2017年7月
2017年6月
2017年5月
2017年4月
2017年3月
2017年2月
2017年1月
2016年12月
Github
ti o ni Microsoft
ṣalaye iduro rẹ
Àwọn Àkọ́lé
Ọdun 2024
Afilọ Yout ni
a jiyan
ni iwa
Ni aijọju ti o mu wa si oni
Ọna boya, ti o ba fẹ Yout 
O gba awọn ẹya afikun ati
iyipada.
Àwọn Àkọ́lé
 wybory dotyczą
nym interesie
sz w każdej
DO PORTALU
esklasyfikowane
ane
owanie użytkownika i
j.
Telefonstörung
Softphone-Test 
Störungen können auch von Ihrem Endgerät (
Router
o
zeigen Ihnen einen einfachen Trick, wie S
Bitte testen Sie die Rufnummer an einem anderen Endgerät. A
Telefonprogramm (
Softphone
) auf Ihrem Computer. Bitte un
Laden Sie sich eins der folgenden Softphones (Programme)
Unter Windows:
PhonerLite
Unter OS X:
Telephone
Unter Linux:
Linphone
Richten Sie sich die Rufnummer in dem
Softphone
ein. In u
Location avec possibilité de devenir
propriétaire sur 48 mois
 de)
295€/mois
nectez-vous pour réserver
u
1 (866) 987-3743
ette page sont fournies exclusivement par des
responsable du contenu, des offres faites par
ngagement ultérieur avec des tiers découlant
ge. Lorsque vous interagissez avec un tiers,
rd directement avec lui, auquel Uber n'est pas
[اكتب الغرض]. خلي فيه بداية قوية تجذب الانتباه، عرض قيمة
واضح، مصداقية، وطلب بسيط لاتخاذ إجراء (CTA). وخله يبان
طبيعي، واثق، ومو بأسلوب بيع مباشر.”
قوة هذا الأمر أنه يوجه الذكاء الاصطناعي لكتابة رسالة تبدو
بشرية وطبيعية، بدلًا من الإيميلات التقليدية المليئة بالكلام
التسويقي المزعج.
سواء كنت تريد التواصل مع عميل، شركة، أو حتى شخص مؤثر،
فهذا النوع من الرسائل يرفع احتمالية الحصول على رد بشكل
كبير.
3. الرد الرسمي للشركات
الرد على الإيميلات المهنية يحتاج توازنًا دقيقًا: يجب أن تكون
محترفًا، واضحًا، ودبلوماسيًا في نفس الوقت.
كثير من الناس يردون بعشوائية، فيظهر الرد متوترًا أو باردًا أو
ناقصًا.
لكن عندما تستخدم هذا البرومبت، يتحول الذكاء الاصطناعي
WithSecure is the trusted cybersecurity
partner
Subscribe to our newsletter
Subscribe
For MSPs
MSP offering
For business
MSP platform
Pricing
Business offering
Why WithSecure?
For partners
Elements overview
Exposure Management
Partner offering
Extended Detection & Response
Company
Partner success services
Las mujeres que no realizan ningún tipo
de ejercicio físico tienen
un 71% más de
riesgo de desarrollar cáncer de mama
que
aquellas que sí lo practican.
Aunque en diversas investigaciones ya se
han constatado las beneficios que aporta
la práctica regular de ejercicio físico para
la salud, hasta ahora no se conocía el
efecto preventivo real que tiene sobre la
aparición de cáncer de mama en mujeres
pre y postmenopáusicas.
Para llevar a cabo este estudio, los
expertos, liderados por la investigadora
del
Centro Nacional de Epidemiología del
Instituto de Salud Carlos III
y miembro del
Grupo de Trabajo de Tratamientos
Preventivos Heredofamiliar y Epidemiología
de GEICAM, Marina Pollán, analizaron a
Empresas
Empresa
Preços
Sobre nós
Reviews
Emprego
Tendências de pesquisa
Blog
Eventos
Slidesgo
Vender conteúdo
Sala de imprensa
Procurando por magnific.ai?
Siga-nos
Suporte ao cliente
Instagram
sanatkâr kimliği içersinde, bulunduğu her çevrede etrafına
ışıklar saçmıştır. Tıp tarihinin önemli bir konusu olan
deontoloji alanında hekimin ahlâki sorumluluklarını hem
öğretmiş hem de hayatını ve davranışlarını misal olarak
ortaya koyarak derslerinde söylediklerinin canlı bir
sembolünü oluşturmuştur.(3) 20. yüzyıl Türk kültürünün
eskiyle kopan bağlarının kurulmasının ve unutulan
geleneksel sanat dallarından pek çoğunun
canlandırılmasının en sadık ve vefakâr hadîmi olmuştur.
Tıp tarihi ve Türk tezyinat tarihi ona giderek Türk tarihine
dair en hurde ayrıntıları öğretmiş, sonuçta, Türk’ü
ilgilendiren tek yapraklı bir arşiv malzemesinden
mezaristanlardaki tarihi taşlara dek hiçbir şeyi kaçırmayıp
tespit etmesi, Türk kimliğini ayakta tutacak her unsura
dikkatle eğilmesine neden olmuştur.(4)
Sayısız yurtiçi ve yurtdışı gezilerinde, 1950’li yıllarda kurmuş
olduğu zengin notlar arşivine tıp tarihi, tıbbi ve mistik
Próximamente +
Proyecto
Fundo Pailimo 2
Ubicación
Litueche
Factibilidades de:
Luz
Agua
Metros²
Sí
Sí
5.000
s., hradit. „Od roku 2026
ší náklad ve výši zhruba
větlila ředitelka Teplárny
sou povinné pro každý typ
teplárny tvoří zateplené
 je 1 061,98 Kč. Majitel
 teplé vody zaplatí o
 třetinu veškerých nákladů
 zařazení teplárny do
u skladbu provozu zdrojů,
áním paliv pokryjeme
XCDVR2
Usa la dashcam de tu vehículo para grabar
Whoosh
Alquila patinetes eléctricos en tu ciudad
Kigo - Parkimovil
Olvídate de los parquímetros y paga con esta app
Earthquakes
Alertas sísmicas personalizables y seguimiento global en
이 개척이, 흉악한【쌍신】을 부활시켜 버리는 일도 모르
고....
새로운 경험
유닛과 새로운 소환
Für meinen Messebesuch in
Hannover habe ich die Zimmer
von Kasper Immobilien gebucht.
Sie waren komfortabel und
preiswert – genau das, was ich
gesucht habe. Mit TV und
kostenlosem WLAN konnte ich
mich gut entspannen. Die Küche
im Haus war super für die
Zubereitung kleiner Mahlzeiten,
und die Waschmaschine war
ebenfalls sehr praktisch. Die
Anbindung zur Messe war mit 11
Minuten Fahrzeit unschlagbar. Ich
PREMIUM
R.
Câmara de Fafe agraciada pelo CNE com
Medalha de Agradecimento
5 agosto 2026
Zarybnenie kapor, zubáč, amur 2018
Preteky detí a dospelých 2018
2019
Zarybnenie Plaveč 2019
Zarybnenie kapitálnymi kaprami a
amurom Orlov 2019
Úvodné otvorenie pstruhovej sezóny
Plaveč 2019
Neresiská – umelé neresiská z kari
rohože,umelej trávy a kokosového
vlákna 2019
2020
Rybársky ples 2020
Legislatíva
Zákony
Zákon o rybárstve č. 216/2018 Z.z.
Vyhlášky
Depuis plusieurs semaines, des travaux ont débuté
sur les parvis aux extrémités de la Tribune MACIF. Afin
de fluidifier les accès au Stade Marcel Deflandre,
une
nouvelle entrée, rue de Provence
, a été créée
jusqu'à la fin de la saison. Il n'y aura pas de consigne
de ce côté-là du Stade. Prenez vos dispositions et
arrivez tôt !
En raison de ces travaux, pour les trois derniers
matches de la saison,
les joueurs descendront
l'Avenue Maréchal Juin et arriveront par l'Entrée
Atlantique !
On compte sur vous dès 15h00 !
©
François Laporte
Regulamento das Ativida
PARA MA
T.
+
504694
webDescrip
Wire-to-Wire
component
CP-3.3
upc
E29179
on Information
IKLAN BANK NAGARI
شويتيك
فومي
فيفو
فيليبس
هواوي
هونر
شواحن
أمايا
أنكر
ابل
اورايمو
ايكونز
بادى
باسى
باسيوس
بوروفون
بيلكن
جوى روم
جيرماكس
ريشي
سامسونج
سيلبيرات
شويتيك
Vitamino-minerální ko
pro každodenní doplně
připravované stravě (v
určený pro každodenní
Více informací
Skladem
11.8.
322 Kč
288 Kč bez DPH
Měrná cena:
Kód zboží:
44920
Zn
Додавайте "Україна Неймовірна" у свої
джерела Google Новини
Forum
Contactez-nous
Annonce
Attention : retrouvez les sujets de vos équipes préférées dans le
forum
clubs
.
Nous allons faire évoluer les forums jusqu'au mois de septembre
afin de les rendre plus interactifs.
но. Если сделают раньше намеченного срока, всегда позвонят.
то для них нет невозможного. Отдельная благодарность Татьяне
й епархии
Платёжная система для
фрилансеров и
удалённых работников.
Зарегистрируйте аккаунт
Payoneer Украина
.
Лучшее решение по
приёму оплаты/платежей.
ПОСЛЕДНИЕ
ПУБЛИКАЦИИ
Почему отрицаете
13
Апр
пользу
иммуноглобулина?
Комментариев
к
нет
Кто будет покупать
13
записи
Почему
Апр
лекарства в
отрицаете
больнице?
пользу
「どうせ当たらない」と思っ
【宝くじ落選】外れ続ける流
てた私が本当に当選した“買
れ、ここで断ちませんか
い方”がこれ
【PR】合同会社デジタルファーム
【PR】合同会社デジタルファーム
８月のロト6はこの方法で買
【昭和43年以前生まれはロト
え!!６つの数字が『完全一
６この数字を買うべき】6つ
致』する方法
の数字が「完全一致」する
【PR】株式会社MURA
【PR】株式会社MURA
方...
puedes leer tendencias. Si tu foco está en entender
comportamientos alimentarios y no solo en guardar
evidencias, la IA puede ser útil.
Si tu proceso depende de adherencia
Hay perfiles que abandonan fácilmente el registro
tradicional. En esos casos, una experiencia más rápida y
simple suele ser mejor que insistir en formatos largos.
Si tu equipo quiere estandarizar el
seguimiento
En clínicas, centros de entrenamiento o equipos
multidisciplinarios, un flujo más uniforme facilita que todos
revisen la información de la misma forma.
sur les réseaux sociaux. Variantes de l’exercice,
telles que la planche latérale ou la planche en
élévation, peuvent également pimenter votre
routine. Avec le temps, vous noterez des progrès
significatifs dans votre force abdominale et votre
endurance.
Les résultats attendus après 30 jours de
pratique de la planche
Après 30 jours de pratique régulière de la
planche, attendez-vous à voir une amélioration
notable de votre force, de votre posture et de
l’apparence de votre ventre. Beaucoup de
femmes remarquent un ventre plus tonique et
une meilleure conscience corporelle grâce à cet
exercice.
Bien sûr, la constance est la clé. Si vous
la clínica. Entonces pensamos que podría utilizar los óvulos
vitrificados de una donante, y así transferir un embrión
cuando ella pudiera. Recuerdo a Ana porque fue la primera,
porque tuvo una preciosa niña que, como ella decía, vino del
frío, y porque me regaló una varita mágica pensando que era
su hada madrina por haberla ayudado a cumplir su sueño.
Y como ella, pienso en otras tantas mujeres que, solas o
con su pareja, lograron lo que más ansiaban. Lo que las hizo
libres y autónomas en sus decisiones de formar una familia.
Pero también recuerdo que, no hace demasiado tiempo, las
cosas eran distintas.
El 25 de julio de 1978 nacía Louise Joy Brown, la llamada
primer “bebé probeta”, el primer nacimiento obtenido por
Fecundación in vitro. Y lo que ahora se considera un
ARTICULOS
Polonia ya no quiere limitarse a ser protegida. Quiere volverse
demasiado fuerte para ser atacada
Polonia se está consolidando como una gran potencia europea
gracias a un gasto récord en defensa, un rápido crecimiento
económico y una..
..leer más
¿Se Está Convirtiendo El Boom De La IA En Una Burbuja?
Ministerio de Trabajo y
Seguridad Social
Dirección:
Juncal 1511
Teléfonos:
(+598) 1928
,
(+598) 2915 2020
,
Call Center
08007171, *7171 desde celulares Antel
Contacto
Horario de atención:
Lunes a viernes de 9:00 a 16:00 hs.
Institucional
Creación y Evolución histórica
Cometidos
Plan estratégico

:::::

Once the line with "puedes leer tendencias." is found in the records above, print exactly that line and every line after it through the line with "routine. Avec le".

Task result:
puedes leer tendencias. Si tu foco está en entender
comportamientos alimentarios y no solo en guardar
evidencias, la IA puede ser útil.
Si tu proceso depende de adherencia
Hay perfiles que abandonan fácilmente el registro
tradicional. En esos casos, una experiencia más rápida y
simple suele ser mejor que insistir en formatos largos.
Si tu equipo quiere estandarizar el
seguimiento
En clínicas, centros de entrenamiento o equipos
multidisciplinarios, un flujo más uniforme facilita que todos
revisen la información de la misma forma.
sur les réseaux sociaux. Variantes de l’exercice,
telles que la planche latérale ou la planche en
élévation, peuvent également pimenter votre
routine. Avec le temps, vous noterez des progrès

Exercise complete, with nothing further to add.